### [Task instructions]
In the entries below, which lines run from the one with "PHPバージョンをアップデートすると" through the one with "представила проект автоматизации"? Repeat exactly those, both included, and no pictures.

(Data records)
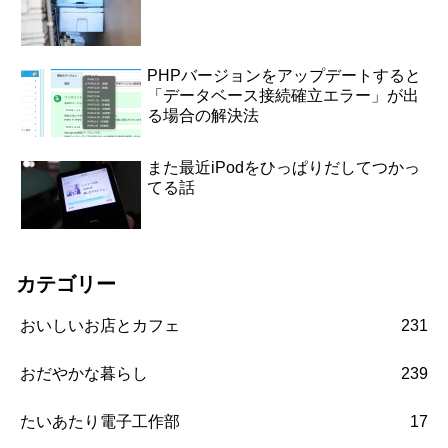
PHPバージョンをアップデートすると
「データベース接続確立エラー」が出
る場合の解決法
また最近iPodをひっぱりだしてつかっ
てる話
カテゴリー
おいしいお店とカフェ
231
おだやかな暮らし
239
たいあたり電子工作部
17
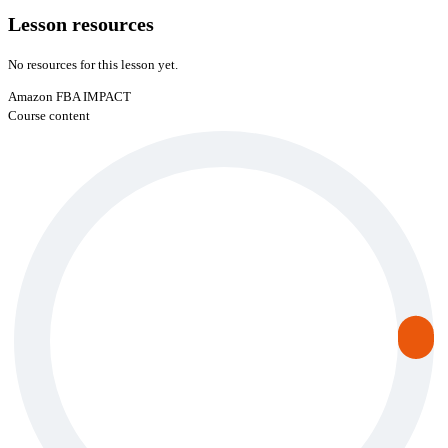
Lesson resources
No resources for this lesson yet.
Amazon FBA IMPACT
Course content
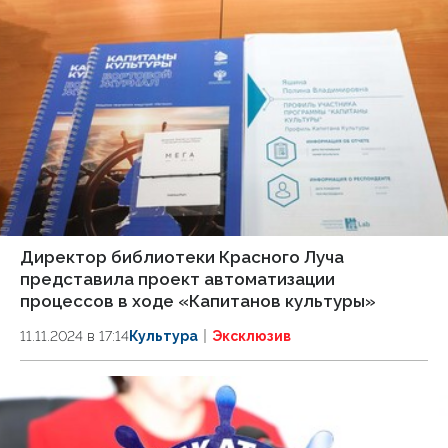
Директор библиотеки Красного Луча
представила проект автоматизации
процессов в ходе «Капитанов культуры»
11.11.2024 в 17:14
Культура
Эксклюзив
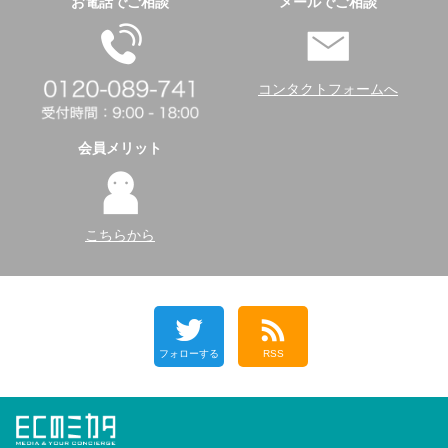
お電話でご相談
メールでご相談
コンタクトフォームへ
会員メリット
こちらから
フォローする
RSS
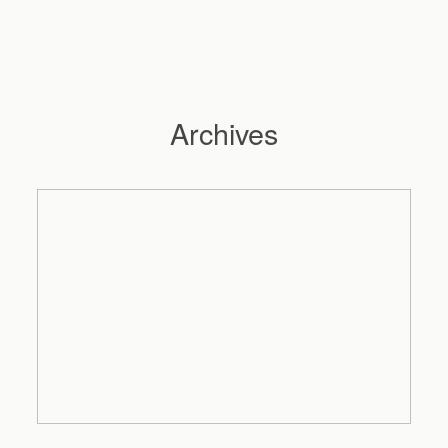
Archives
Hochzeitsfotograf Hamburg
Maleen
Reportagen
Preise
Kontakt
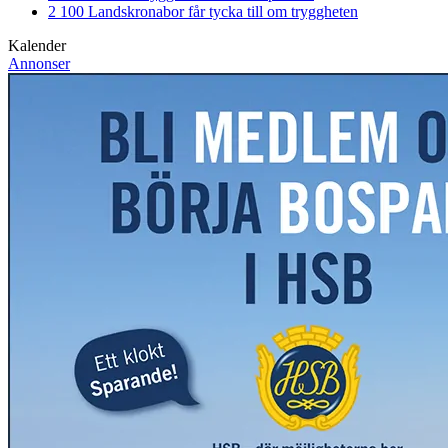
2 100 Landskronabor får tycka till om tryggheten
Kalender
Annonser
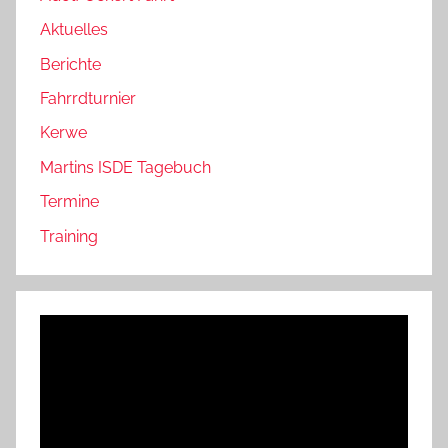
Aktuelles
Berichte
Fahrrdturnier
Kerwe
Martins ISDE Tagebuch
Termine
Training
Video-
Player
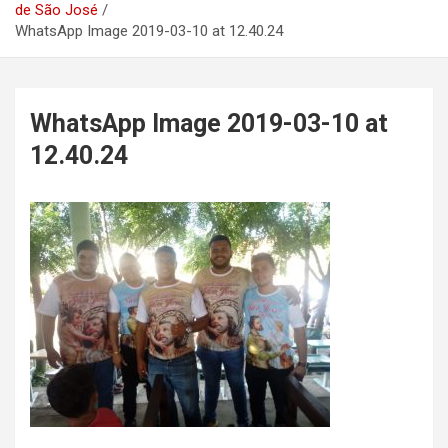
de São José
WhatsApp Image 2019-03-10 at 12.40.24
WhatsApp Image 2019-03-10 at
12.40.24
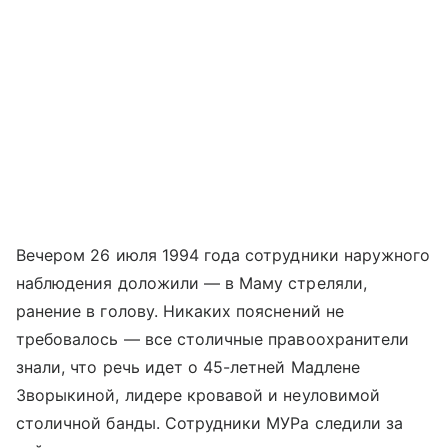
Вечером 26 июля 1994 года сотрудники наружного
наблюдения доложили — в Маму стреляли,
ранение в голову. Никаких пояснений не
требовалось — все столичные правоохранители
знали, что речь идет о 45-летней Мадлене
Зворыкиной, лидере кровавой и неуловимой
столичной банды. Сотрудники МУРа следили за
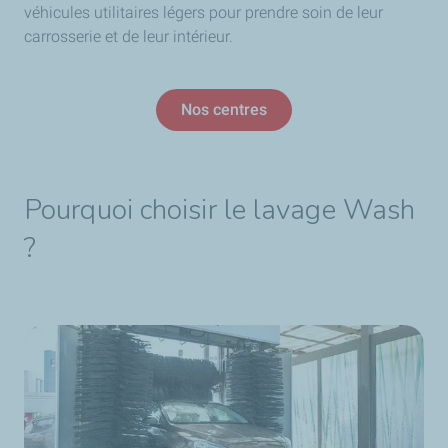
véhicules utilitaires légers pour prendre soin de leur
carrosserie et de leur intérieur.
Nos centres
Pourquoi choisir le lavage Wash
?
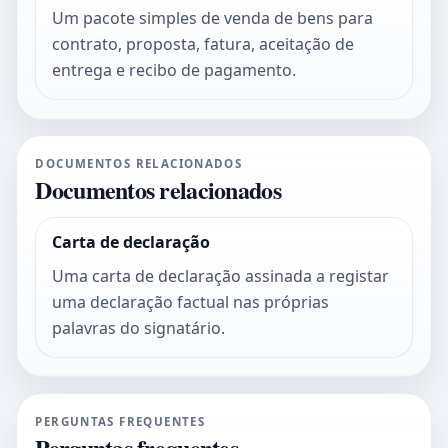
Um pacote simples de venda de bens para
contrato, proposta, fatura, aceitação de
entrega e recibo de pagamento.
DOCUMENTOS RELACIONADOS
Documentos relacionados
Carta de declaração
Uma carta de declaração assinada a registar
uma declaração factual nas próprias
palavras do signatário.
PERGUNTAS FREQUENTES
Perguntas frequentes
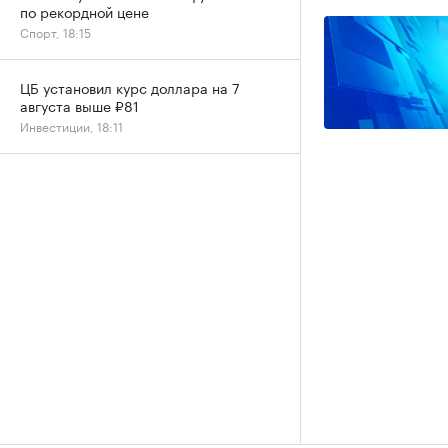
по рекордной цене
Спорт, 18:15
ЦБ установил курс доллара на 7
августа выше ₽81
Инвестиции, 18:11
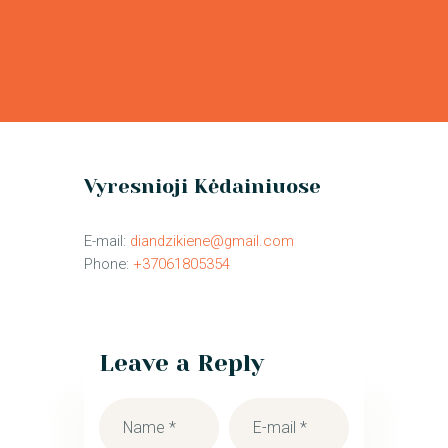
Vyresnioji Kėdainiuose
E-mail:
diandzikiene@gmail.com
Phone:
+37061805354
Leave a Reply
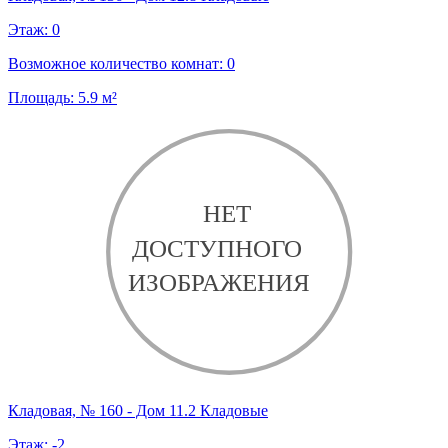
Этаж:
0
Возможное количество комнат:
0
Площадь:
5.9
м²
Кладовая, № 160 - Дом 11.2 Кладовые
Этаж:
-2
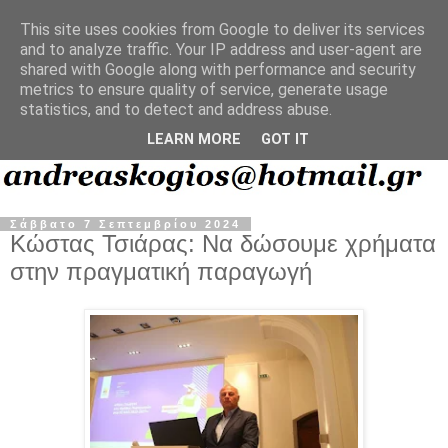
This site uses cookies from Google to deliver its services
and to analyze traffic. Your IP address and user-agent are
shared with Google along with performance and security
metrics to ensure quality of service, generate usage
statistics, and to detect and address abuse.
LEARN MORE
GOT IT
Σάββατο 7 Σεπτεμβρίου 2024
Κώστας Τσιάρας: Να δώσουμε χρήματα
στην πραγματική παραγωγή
--
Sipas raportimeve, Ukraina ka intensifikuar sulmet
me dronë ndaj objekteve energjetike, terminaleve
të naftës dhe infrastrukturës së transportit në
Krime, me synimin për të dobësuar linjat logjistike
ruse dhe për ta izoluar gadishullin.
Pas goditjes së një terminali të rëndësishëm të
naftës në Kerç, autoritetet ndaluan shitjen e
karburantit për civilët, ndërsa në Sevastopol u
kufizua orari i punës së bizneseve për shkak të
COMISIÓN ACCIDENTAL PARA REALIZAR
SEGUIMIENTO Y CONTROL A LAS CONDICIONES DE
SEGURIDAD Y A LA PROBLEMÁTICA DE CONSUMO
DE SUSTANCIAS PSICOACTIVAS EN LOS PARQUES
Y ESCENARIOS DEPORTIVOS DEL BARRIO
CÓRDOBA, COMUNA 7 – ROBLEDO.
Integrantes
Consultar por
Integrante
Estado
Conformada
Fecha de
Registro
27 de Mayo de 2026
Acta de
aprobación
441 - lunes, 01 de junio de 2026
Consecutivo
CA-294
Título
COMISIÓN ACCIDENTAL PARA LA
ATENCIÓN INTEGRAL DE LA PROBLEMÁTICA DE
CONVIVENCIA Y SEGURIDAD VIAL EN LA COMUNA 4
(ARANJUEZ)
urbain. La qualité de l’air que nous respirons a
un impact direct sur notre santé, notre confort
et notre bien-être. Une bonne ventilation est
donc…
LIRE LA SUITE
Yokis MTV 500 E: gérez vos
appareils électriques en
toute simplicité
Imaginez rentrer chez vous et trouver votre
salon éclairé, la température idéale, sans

### [Written answer]
PHPバージョンをアップデートすると
「データベース接続確立エラー」が出
る場合の解決法
また最近iPodをひっぱりだしてつかっ
てる話
カテゴリー
おいしいお店とカフェ
231
おだやかな暮らし
239
たいあたり電子工作部
17
Lesson resources
No resources for this lesson yet.
Amazon FBA IMPACT
Course content
Директор библиотеки Красного Луча
представила проект автоматизации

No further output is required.